In recent years, serverless architectures and edge computing are becoming very popular for application deployments. But storing application state and the data inside a serverless and/or edge function is a different story. There are many difficulties such as; managing the connections to the database, making the data available for fast access from multiple locations etc. There are only a few database services supporting serverless access and very few of those are also suitable for edge functions. (You can read a detailed analysis here.)
At Upstash, from day one, we are providing a serverless Redis compatible database for low latency and with a per-request pricing model. Additionally we expose a first-class REST API built directly on the database. REST API removes the connection management hassle, especially when used in serverless functions, but also accessible even from restricted environments like edge locations or web browsers.
Today we are happy to announce the Global Database, which is a step further to make the database available globally, closer to the clients and edge locations for low latency reads. Global Database is available on free tier, you can try it without any cost.
A Global Database is deployed to multiple regions on different continents and the client requests are routed to the nearest region to minimize the latency when users are distributed around the world. Upstash Global databases can be used for;
Edge functions (Cloudflare workers, Fastly Compute): Built-in REST API and low latency access from all edge locations makes it a perfect solution.
Multi region serverless deployments: AWS Lambda, Vercel and Netlify functions can be deployed to multiple regions.
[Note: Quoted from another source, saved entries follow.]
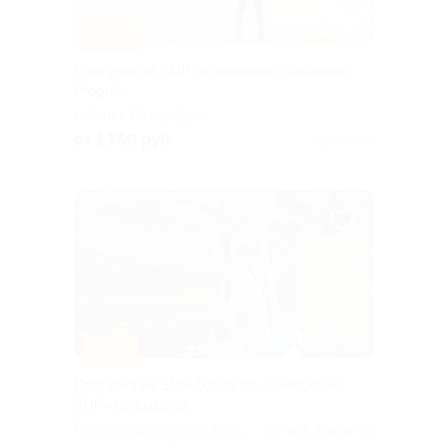
–30%
Прогулка на SUP от компании Supboard-
Progulki
г. Санкт-Петербург
от 1 750 руб.
Куплено 6
–30%
Прогулка на SUP-борде от «Сиверский
SUP» со скидкой
Ленинградская обл., пос.
5.0
(11)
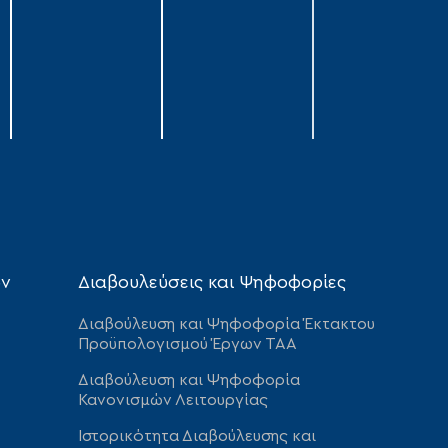
ων
Διαβουλεύσεις και Ψηφοφορίες
Διαβούλευση και Ψηφοφορία Έκτακτου
Προϋπολογισμού Έργων ΤΑΑ
Διαβούλευση και Ψηφοφορία
Κανονισμών Λειτουργίας
Ιστορικότητα Διαβούλευσης και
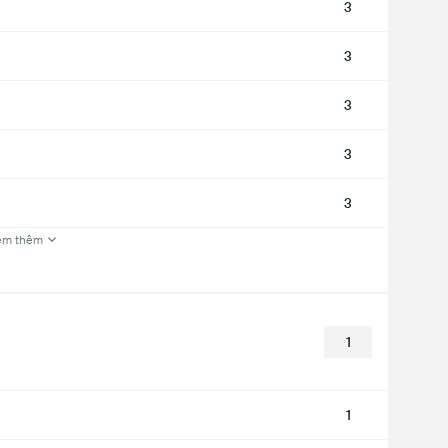
3
3
3
3
3
em thêm
1
1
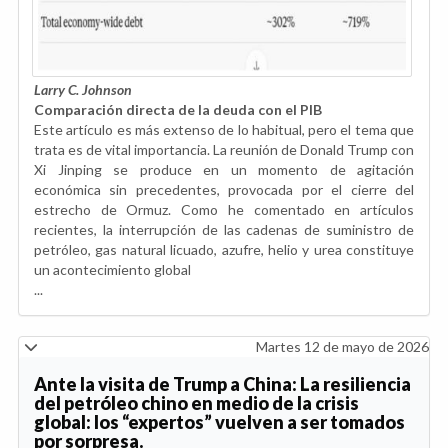
Larry C. Johnson
Comparación directa de la deuda con el PIB
Este artículo es más extenso de lo habitual, pero el tema que
trata es de vital importancia. La reunión de Donald Trump con
Xi Jinping se produce en un momento de agitación
económica sin precedentes, provocada por el cierre del
estrecho de Ormuz. Como he comentado en artículos
recientes, la interrupción de las cadenas de suministro de
petróleo, gas natural licuado, azufre, helio y urea constituye
un acontecimiento global
...
Martes 12 de mayo de 2026
Ante la visita de Trump a China: La resiliencia
del petróleo chino en medio de la crisis
global: los “expertos” vuelven a ser tomados
por sorpresa.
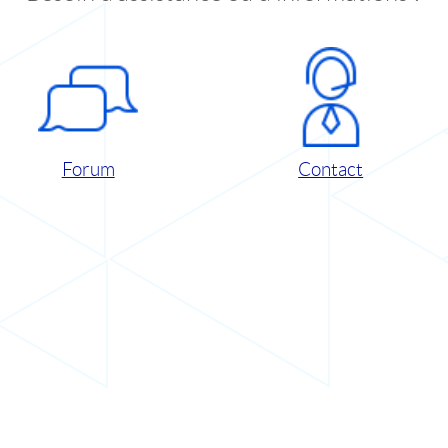
Forum
Contact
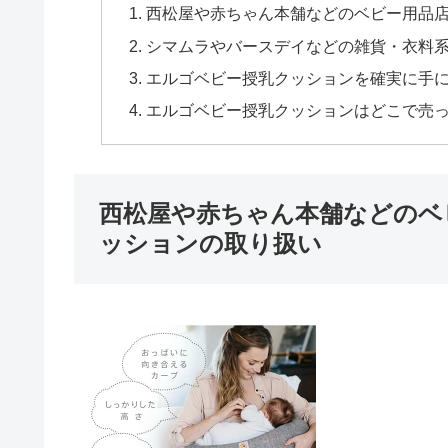
西松屋や赤ちゃん本舗などのベビー用品
シマムラやバースデイなどの雑貨・衣料
エルゴベビー授乳クッションを確実に手
エルゴベビー授乳クッションはどこで売
西松屋や赤ちゃん本舗などのベ
ッションの取り扱い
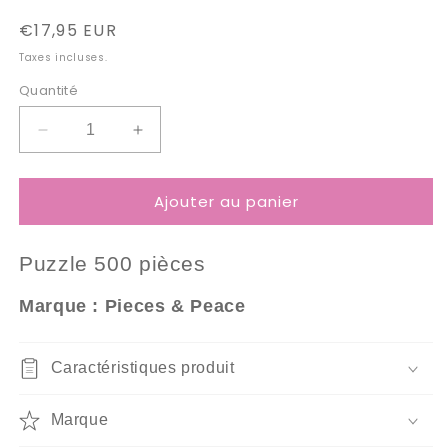
Prix
€17,95 EUR
habituel
Taxes incluses.
Quantité
Réduire
Augmenter
la
la
quantité
quantité
Ajouter au panier
de
de
Puzzle
Puzzle
500
500
Puzzle 5
00 pièces
Pièces
Pièces
Pieces
Pieces
Marque : Pieces & Peace
&amp;
&amp;
Peace
Peace
-
-
Caractéristiques produit
Ville
Ville
Fantôme
Fantôme
Marque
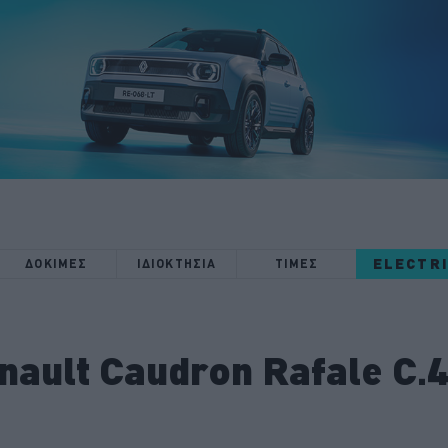
ELECTR
ΔΟΚΙΜΕΣ
ΙΔΙΟΚΤΗΣΙΑ
ΤΙΜΕΣ
nault Caudron Rafale C.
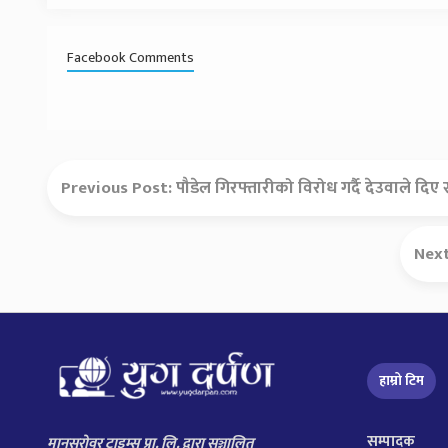
Facebook Comments
Previous Post:
पौडेल गिरफ्तारीको विरोध गर्दै देउवाले दि
Nex
हाम्रो टिम
सम्पादक
मानसरोवर टाइम्स प्रा. लि. द्वारा सञ्चालित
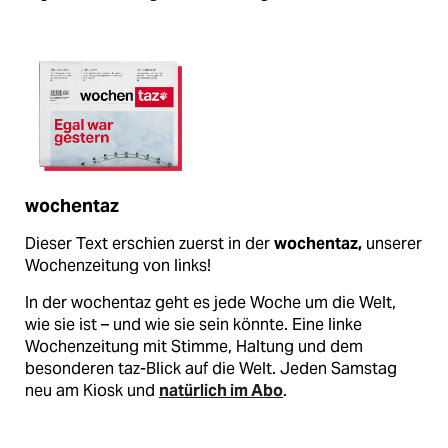
wochentaz
Dieser Text erschien zuerst in der
wochentaz,
unserer
Wochenzeitung von links!
In der wochentaz geht es jede Woche um die Welt,
wie sie ist – und wie sie sein könnte. Eine linke
Wochenzeitung mit Stimme, Haltung und dem
besonderen taz-Blick auf die Welt. Jeden Samstag
neu am Kiosk und
natürlich im Abo
.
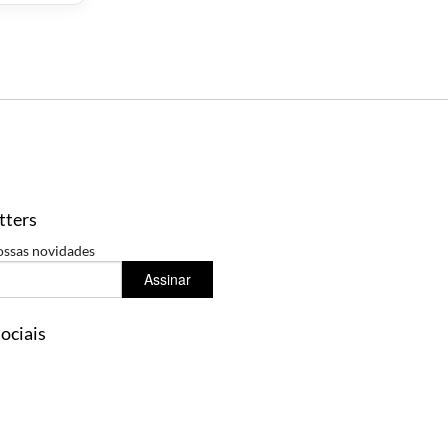
tters
ossas novidades
Assinar
ociais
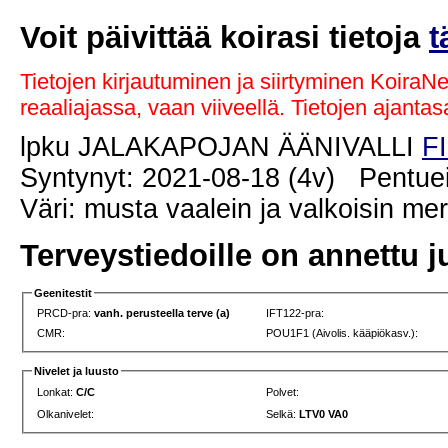
Voit päivittää koirasi tietoja
t
Tietojen kirjautuminen ja siirtyminen KoiraN
reaaliajassa, vaan viiveellä. Tietojen ajant
lpku JALAKAPOJAN ÄÄNIVALLI
F
Syntynyt: 2021-08-18 (4v) Pentuei
Väri: musta vaalein ja valkoisin me
Terveystiedoille on annettu j
Geenitestit
PRCD-pra:
vanh. perusteella terve (a)
IFT122-pra:
CMR:
POU1F1 (Aivolis. kääpiökasv.):
Nivelet ja luusto
Lonkat:
C/C
Polvet:
Olkanivelet:
Selkä:
LTV0 VA0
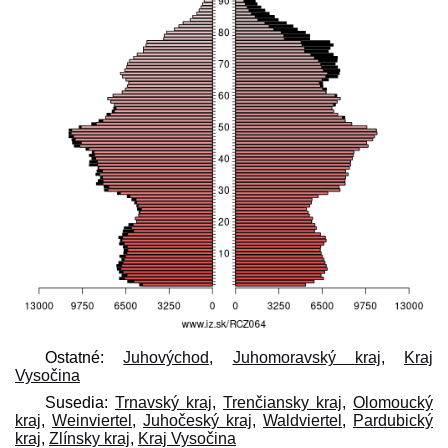
Ostatné:
Juhovýchod
,
Juhomoravský kraj
,
Kraj
Vysočina
Susedia:
Trnavský kraj
,
Trenčiansky kraj
,
Olomoucký
kraj
,
Weinviertel
,
Juhočeský kraj
,
Waldviertel
,
Pardubický
kraj
,
Zlínsky kraj
,
Kraj Vysočina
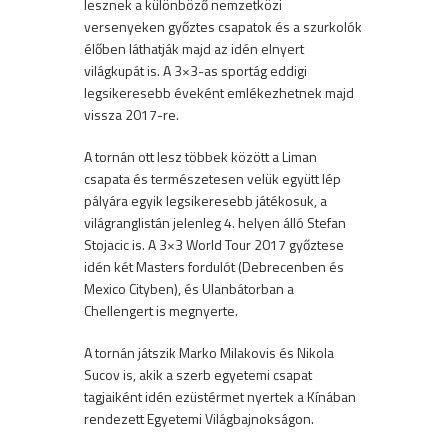
lesznek a különböző nemzetközi
versenyeken győztes csapatok és a szurkolók
élőben láthatják majd az idén elnyert
világkupát is. A 3×3-as sportág eddigi
legsikeresebb éveként emlékezhetnek majd
vissza 2017-re.
A tornán ott lesz többek között a Liman
csapata és természetesen velük együtt lép
pályára egyik legsikeresebb játékosuk, a
világranglistán jelenleg 4. helyen álló Stefan
Stojacic is. A 3×3 World Tour 2017 győztese
idén két Masters fordulót (Debrecenben és
Mexico Cityben), és Ulanbátorban a
Chellengert is megnyerte.
A tornán játszik Marko Milakovis és Nikola
Sucov is, akik a szerb egyetemi csapat
tagjaiként idén ezüstérmet nyertek a Kínában
rendezett Egyetemi Világbajnokságon.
A Global Database provides low latency data wherever your serverless functions are.
Web/mobile platforms: Using the read only REST API, you can access Redis database a web/mobile application directly. A Global Database will provide better latencies as you can expect the users from anywhere.
Another goal behind the Global Database is to make the database resilient to region wide failures. When a region is not available, your requests are routed to the nearest available region; so your database remains available.
In the global database model, there are multiple replicas of the same database and they form a cluster together. Each replica is connected to other cluster members and tracks liveness of each of them using a failure detector. Both cluster membership and failure detection are managed using a gossip based communication protocol. (See SWIM: scalable weakly-consistent infection-style process group membership protocol.)
To replicate data (more specifically, individual writes/updates/deletes), single leader replication model is used. A group of keys are assigned to a leader replica, which is elected using a leader election mechanism after a membership change. Remaining replicas become the backups of that leader for that group of keys. When the leader replica is detected as failed by the failure detector, remaining replicas start a new leader election round and elect a new leader. During the election process, the database becomes unavailable for a short period and all requests will be blocked until election is completed.
Only the leader replica accepts and processes the write requests, backup replicas internally forward writes to the leader without notifying the client. So regardless of the replica type, leader or backup, a client can send a write request. After processing the write request, leader replica propagates it to the backup replicas.
Currently, Global Databases are weakly consistent, they do not support strong consistency yet. Response of a write request is returned to the client after the leader replica processes the operation, without waiting for ACK from the majority of backups. Result of the write is replicated to backup replicas asynchronously in parallel.
Read requests are processed by any replica, which gives better read scalability but also means a read request may return a stale value until the result of a write operation for the same key reaches the backup replica.
In case of a cluster wide failure such as a network partition, multiple leaders can be elected for the same key. That means multiple replicas to accept writes and data to diverge on different replicas. It would be possible to prevent conflicts happening at the beginning with a stronger model by using protocols like Calvin or Spanner (or maybe even Paxos, Raft), but that's a different path we don't want to take at the moment.
Instead, Global Database allows conflicts to happen and resolves them using a LWW (last-write-wins) algorithm and converge the replicas to the same state eventually. Each write in Upstash database has a unique, monotonic sequence number. Every time a replica becomes the leader, it marks the sequence of the first write it processes. When two leader replicas discover each other, they share their writes after becoming the leader, and they resolve their conflicts.
Some replicas are more equal than others. Because only some of them can be elected as leaders. In a global database cluster, a replica can be marked as learner, which makes it unsuitable for leader election. Learner replicas always remain readonly and cannot be a candidate for leadership.
Adding learner replicas doesn't affect stability of the cluster and they cannot cause write conflicts when they are split away. Even when they are split from the leader, they still continue to allow read requests and sync the remaining writes after the split is healed. So learner replicas are a very good utility for us to expand more edge locations.
In our initial release, we are offering Global Database with five replicas and in five regions. And replicas outside of the US and EU are marked as learners, so only replicas in US and EU regions can be elected as leaders. This narrows down the possibility of write-conflicts during a network partition. But also allows us to add more regions as learner replicas without worrying about network partitions.
Currently Global Databases are designed only to optimize/minimize the latency of read operations. They are not a good fit for write-heavy loads. We are working to improve the latency for write operations too with a better design.
In addition to the initial five region setup, we are considering opening more regions and/or different region groups in future due to demand and feedback from our users.